La gente camina y camina por las carreteras, faltos de tanto combustible como del puñado de monedas que cuesta un taxi colectivo. Por fortuna, en tiempos de guerra, hacer autostop es un recurso habitual que ha armado a sus gentes de paciencia. Grupos de hombres exhalan humo en las cunetas a la espera de que una furgoneta ralentice su curso, señal para que salten a la parte trasera.
Dejamos atrás Homs con sus campos de olivos para hacer poco después lo mismo con Hama hasta toparnos con una pequeña señal azul donde se lee "Raqa". Debajo asoma una gastada flecha blanca que apunta hacia la derecha. Como para confundirse y tomar el desvío erróneo, pienso para mis adentros. El conductor debe leerme el pensamiento porque hace una mueca desde el retrovisor. Regresa el desierto con carcasas de coches calcinados que se suceden en los arcenes marcando los puntos donde un suicida se inmoló, una mina explosionó o un lanza granadas hizo blanco.

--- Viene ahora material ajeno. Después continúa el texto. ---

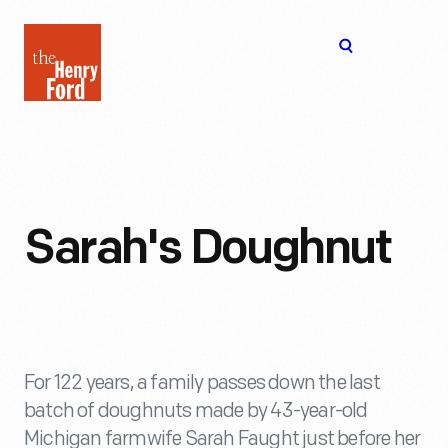
The
Open
Henry
menu
Ford
Museum
homepage
Sarah's Doughnut
For 122 years, a family passes down the last
batch of doughnuts made by 43-year-old
Michigan farmwife Sarah Faught just before her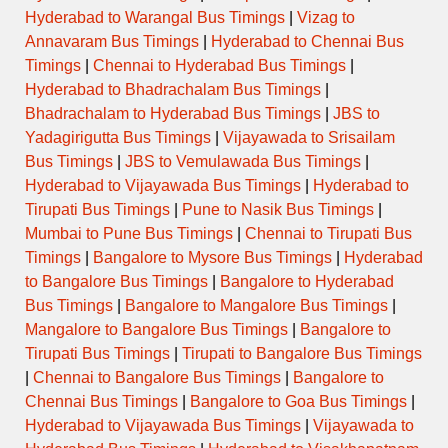
Hyderabad to Warangal Bus Timings
|
Vizag to
Annavaram Bus Timings
|
Hyderabad to Chennai Bus
Timings
|
Chennai to Hyderabad Bus Timings
|
Hyderabad to Bhadrachalam Bus Timings
|
Bhadrachalam to Hyderabad Bus Timings
|
JBS to
Yadagirigutta Bus Timings
|
Vijayawada to Srisailam
Bus Timings
|
JBS to Vemulawada Bus Timings
|
Hyderabad to Vijayawada Bus Timings
|
Hyderabad to
Tirupati Bus Timings
|
Pune to Nasik Bus Timings
|
Mumbai to Pune Bus Timings
|
Chennai to Tirupati Bus
Timings
|
Bangalore to Mysore Bus Timings
|
Hyderabad
to Bangalore Bus Timings
|
Bangalore to Hyderabad
Bus Timings
|
Bangalore to Mangalore Bus Timings
|
Mangalore to Bangalore Bus Timings
|
Bangalore to
Tirupati Bus Timings
|
Tirupati to Bangalore Bus Timings
|
Chennai to Bangalore Bus Timings
|
Bangalore to
Chennai Bus Timings
|
Bangalore to Goa Bus Timings
|
Hyderabad to Vijayawada Bus Timings
|
Vijayawada to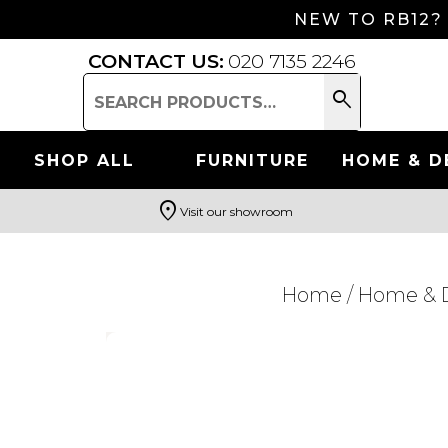
NEW TO RB12?
CONTACT US:
020 7135 2246
search
Search
for:
SHOP ALL
FURNITURE
HOME & D
location_on
Visit our showroom
Search
Home
/
Home & 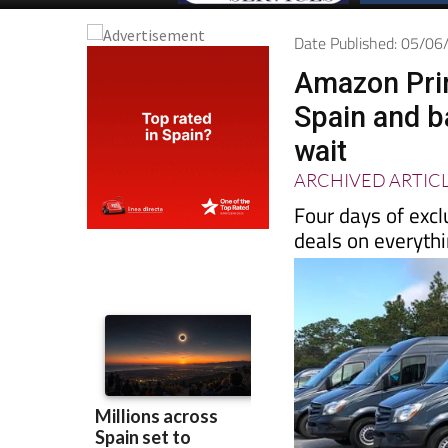
Date Published: 05/0
Amazon Prim
Spain and b
wait
ARCHIVED ARTIC
Four days of excl
deals on everyth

Nos cruzamos con un convoy de tanques relucientes. Sobre el lomo de un de ellos conversan varios jóvenes rubios en uniforme. No hace falta oírles para saber que lo hacen en ruso. Tampoco puedo evitar hacer un cálculo mental de cuántas generaciones separan a estos de los tanques de fabricación rusa que conducen los sirios. Seguimos avanzando y nos topamos con unos barriles repletos de cemento sobre los que se sujetan un cóctel de banderas de diferentes colores. Recordatorio de que en Siria luchan más de una docena de países.
Cuando los coches empiezan a pisar el acelerador les imitamos, a sabiendas de que debemos de estar cerca de Khanaser, corredor de entrada al sur de Alepo. A la derecha: el ISIS, quien un año atrás lanzó una ofensiva para hacerse precisamente con esta ruta. A la izquierda: territorio en manos de los armados que un mes atrás se batían por romper el cerco que más tarde desencadenó la expulsión del último reducto insurrecto en la Alepo capital.
Por fin llegamos a nuestro destino. A pesar de que mi última visita a Alepo se remonta a dos años atrás, el grado de destrucción de la ciudad le arruga a una el corazón. Las secuelas de la guerra siguen desperdigadas en los barrios más castigados por los combates recientes. Un tanque calcinado en una esquina, medio barrio reducido a la horizontal o una mezquita de la que solo queda media cúpula sobre un montón de piedras. Y, sin embargo, sobre el esqueleto de lo que fuera el barrio de Hananu, hay vida. Junto a un parque, una pareja pasea cogida de la mano, un padre le limpia cuidadosamente los mocos a su hija al tiempo que un grupo de señoras cruzan la calle empujando sus carritos.
Al levantar la vista diviso un enjambre de tumbas dentro del minúsculo parque de barrio. Más tarde me explicarán que son ya tantos los muertos que han saturado los cementerios. Este parquecillo escoltado por un semáforo y una cafetería es donde han dado sepultura a los más recientes.